▶ [YOUR INSTRUCTIONS]
Copy the first line of the entries below and every line after it through the line containing "Cómo cambiarle la pila al AirTag". Do not include pictures.

▶ [PROVIDED ENTRIES]

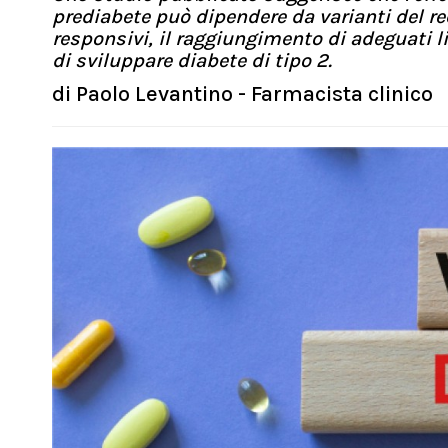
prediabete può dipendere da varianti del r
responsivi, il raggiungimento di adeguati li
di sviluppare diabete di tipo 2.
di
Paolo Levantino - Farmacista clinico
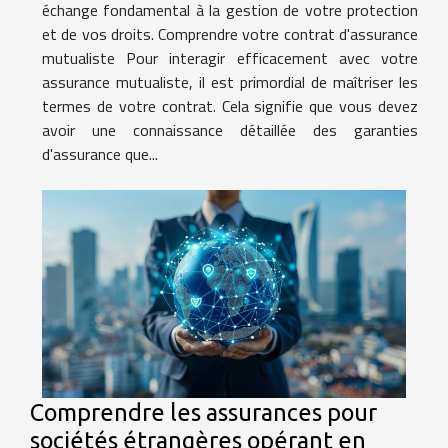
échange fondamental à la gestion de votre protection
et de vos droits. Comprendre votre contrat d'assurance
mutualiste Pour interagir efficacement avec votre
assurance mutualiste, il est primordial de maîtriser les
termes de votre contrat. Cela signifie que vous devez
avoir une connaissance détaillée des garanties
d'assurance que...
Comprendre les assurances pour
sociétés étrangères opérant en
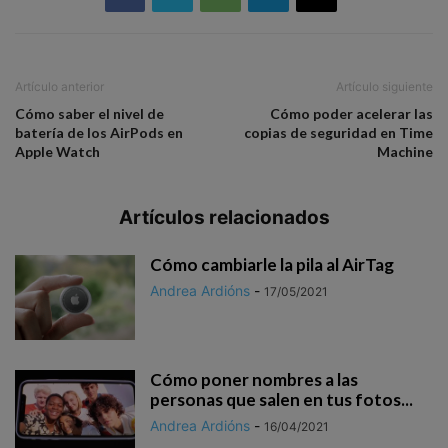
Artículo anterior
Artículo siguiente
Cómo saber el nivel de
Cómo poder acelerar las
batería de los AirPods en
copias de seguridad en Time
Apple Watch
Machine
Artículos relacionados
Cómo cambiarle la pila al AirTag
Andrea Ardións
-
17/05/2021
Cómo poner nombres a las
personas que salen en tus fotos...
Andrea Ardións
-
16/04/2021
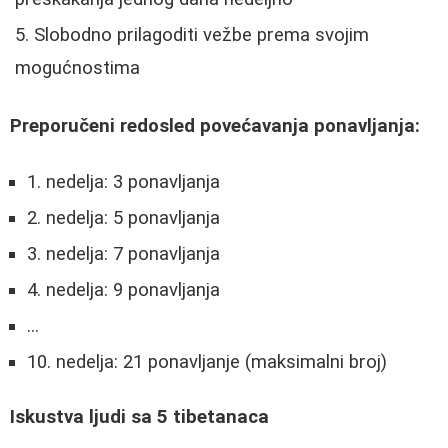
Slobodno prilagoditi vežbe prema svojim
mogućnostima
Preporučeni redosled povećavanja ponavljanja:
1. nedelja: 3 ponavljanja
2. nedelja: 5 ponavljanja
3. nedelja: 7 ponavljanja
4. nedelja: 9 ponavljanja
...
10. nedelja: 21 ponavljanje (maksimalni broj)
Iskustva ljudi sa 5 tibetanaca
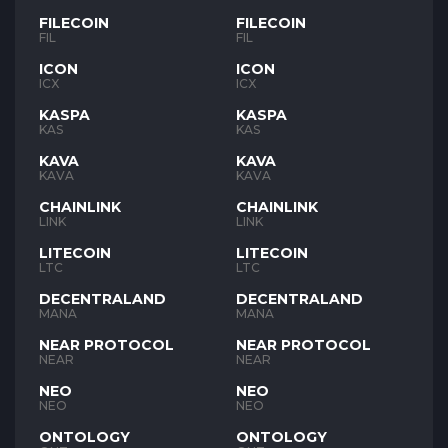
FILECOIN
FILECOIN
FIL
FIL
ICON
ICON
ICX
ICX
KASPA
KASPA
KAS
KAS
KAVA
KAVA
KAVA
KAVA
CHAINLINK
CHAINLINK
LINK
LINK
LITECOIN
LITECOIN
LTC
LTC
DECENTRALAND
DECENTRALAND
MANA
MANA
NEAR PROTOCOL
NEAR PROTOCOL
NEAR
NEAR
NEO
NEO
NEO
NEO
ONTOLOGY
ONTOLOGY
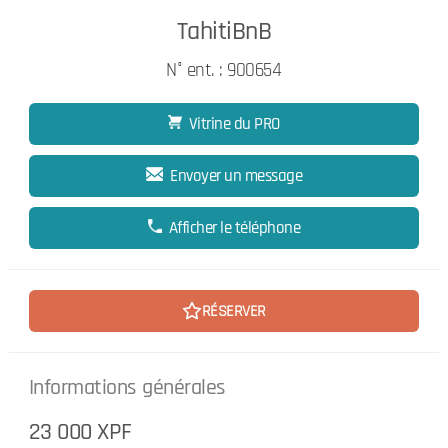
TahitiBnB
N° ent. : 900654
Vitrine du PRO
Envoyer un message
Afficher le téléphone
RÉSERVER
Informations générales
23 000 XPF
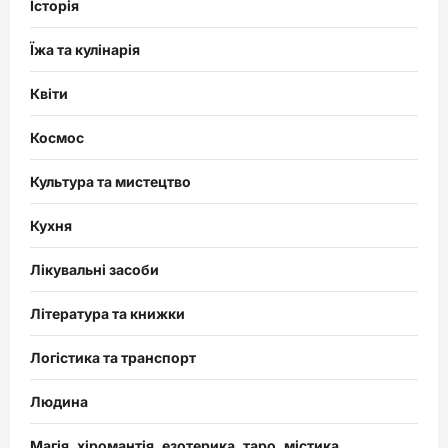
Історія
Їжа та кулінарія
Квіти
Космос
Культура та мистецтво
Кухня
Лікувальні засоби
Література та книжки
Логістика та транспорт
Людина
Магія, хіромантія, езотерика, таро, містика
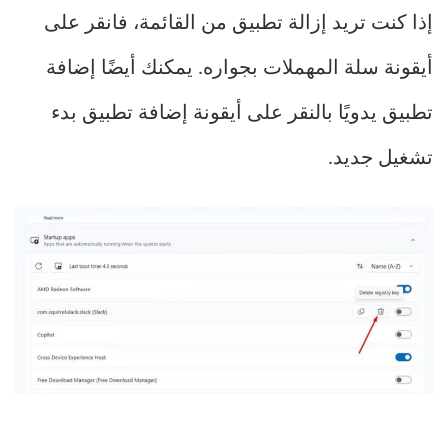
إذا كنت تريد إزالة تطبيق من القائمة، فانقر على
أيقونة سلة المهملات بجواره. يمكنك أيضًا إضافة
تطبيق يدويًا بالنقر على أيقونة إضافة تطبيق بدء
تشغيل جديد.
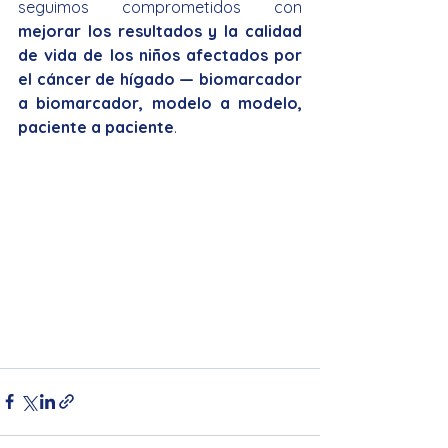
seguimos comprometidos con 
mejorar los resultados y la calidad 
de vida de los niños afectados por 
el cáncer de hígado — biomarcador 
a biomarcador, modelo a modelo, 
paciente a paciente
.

▶ [SOLUTION TO THE EXERCISE]
prediabete può dipendere da varianti del r
responsivi, il raggiungimento di adeguati li
di sviluppare diabete di tipo 2.
di
Paolo Levantino - Farmacista clinico
échange fondamental à la gestion de votre protection
et de vos droits. Comprendre votre contrat d'assurance
mutualiste Pour interagir efficacement avec votre
assurance mutualiste, il est primordial de maîtriser les
termes de votre contrat. Cela signifie que vous devez
avoir une connaissance détaillée des garanties
d'assurance que...
Comprendre les assurances pour
sociétés étrangères opérant en
Artículo anterior
Artículo siguiente
Cómo saber el nivel de
Cómo poder acelerar las
batería de los AirPods en
copias de seguridad en Time
Apple Watch
Machine
Artículos relacionados
Cómo cambiarle la pila al AirTag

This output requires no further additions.